Reinforcement Learning for LLMs LLM Reasoning and Architecture

Can models improve themselves on tasks without verifiable answers?

Most self-improvement methods require objective correctness signals, limiting them to math and code. Can models self-improve on open-ended instruction tasks where answers can't be automatically verified?

Note · 2026-02-22 · sourced from Self Refinement Self Consistency Feedback
How should we allocate compute budget at inference time?

Self-Reasoning Language Models (SRLM) addresses a bottleneck in inference-time scaling: most self-improvement methods only work on tasks with verifiable answers (math, code) where correctness can be checked automatically. For general instruction-following — open-ended tasks without deterministic answers — self-improvement has been stuck: you can't reward correctness if you can't verify it.

SRLM's solution: create a small set (~1000 samples) of "reasoning catalyst" data — demonstrations of how to transform short, shallow reasoning chains into longer, more comprehensive ones using meta-reasoning skills. This isn't training on correct answers. It's training on the process of enriching reasoning: showing the model how to unfold the implicit reasoning steps that shorter responses skip.

After training on this catalyst data alongside the original instruction-tuning dataset, the model acquires two capabilities: (a) the base task competence from instruction tuning, and (b) the ability to enrich its own reasoning. The model can then iteratively improve by generating enriched reasoning candidates for training examples, filtering with three quality selectors (no assumption about instruction type or answer format), and retraining on the improved data.

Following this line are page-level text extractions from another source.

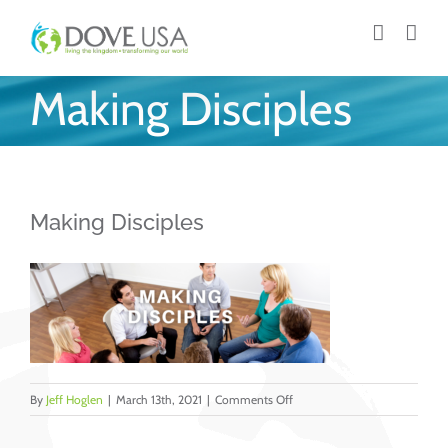
Skip
to
content
Making Disciples
Making Disciples
on
By
Jeff Hoglen
|
March 13th, 2021
|
Comments Off
Making
Disciples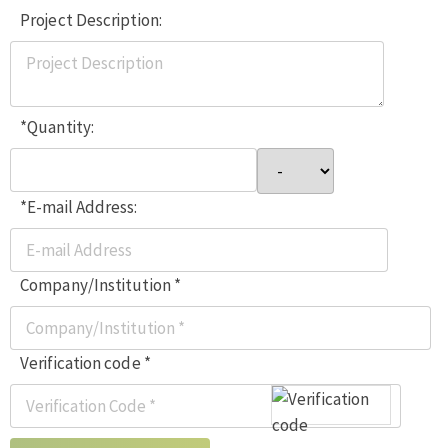
Project Description:
*Quantity:
*E-mail Address:
Company/Institution *
Verification code *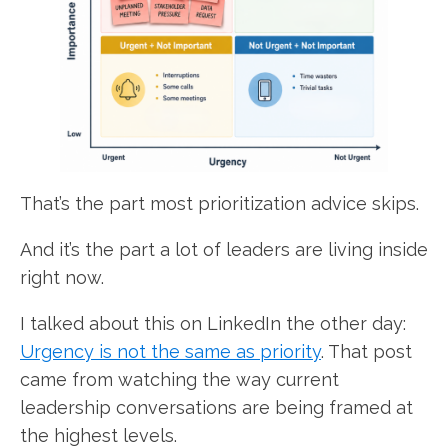
That’s the part most prioritization advice skips.
And it’s the part a lot of leaders are living inside
right now.
I talked about this on LinkedIn the other day:
Urgency is not the same as priority
. That post
came from watching the way current
leadership conversations are being framed at
the highest levels.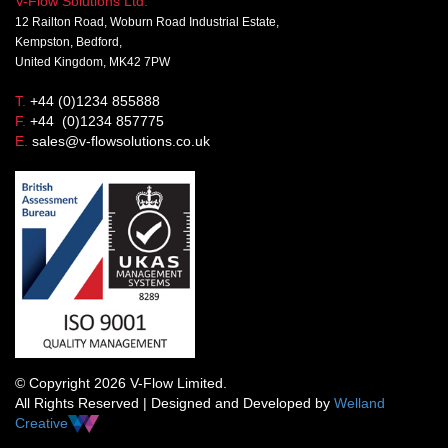
V-Flow Solutions Ltd.
12 Railton Road, Woburn Road Industrial Estate,
Kempston, Bedford,
United Kingdom, MK42 7PW
T.
+44 (0)1234 855888
F.
+44 (0)1234 857775
E.
sales@v-flowsolutions.co.uk
© Copyright 2026 V-Flow Limited.
All Rights Reserved | Designed and Developed by
Welland
Creative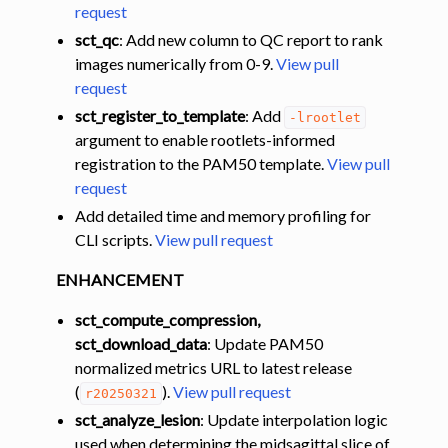
request
sct_qc
: Add new column to QC report to rank
images numerically from 0-9.
View pull
request
sct_register_to_template
: Add
-lrootlet
argument to enable rootlets-informed
registration to the PAM50 template.
View pull
request
Add detailed time and memory profiling for
CLI scripts.
View pull request
ENHANCEMENT
sct_compute_compression,
sct_download_data
: Update PAM50
normalized metrics URL to latest release
(
).
View pull request
r20250321
sct_analyze_lesion
: Update interpolation logic
used when determining the midsagittal slice of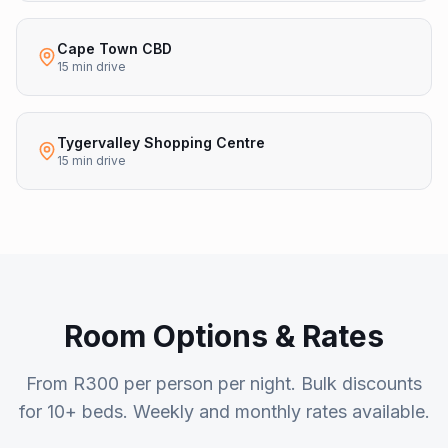
Cape Town CBD
15 min drive
Tygervalley Shopping Centre
15 min drive
Room Options & Rates
From R300 per person per night. Bulk discounts
for 10+ beds. Weekly and monthly rates available.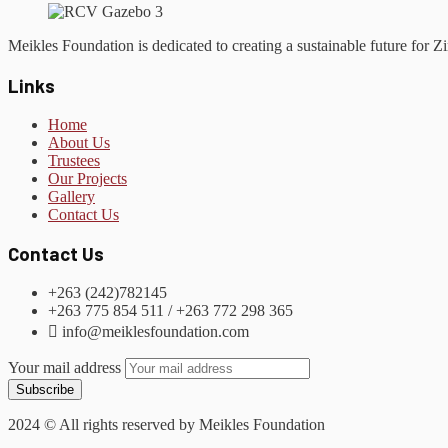
Meikles Foundation is dedicated to creating a sustainable future for
Links
Home
About Us
Trustees
Our Projects
Gallery
Contact Us
Contact Us
+263 (242)782145
+263 775 854 511 / +263 772 298 365
info@meiklesfoundation.com
Your mail address
2024
© All rights reserved by Meikles Foundation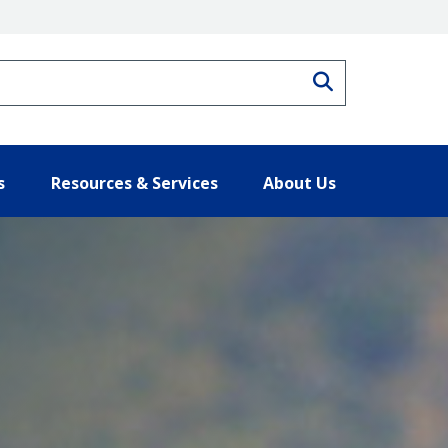
Search
s
Resources & Services
About Us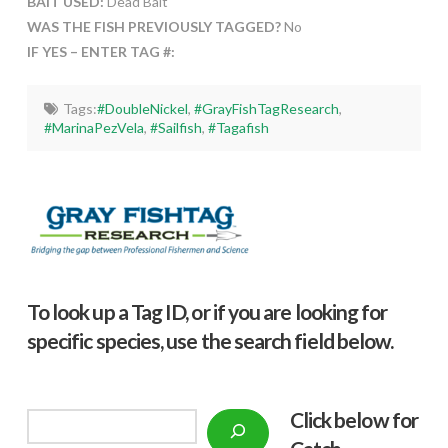
BAIT USED:
Dead Bait
WAS THE FISH PREVIOUSLY TAGGED?
No
IF YES – ENTER TAG #:
Tags:
#DoubleNickel
,
#GrayFishTagResearch
,
#MarinaPezVela
,
#Sailfish
,
#Tagafish
To look up a Tag ID, or if you are looking for
specific species, use the search field below.
Click below f
or
Search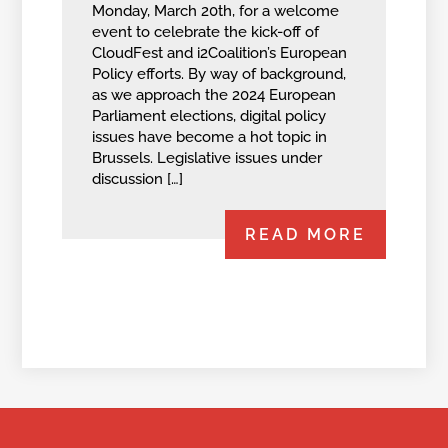
Monday, March 20th, for a welcome
event to celebrate the kick-off of
CloudFest and i2Coalition’s European
Policy efforts. By way of background,
as we approach the 2024 European
Parliament elections, digital policy
issues have become a hot topic in
Brussels. Legislative issues under
discussion […]
READ MORE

The key finding is stability: SRLM "not only enhances the model's initial performance but also ensures more stable and consistent improvements in subsequent iterations." This contrasts with prior methods that degrade or plateau after few iterations — the reasoning catalyst provides a persistent enrichment signal that doesn't exhaust.

The 1000-sample requirement is remarkably small — though Can a single training example unlock mathematical reasoning? pushes this even further for narrow domains. The difference may be task breadth: 1-shot activates math reasoning specifically, while catalyst data enables general instruction-following self-improvement. Both connect to Do base models already contain hidden reasoning ability? — the reasoning capability is latent in the pretrained model; the catalyst data doesn't teach reasoning but unlocks the ability to articulate it. Similarly, Can small models reason well by just learning output format? shows format is often the bottleneck, not capability.

The implication for the inference-scaling agenda: self-improvement at test time is not limited to domains with external verifiers. With the right catalyst data, models can improve on any task where more detailed reasoning would help — which is most tasks.


Source: Self Refinement Self Consistency Feedback — SRLM (arxiv 2505.14116)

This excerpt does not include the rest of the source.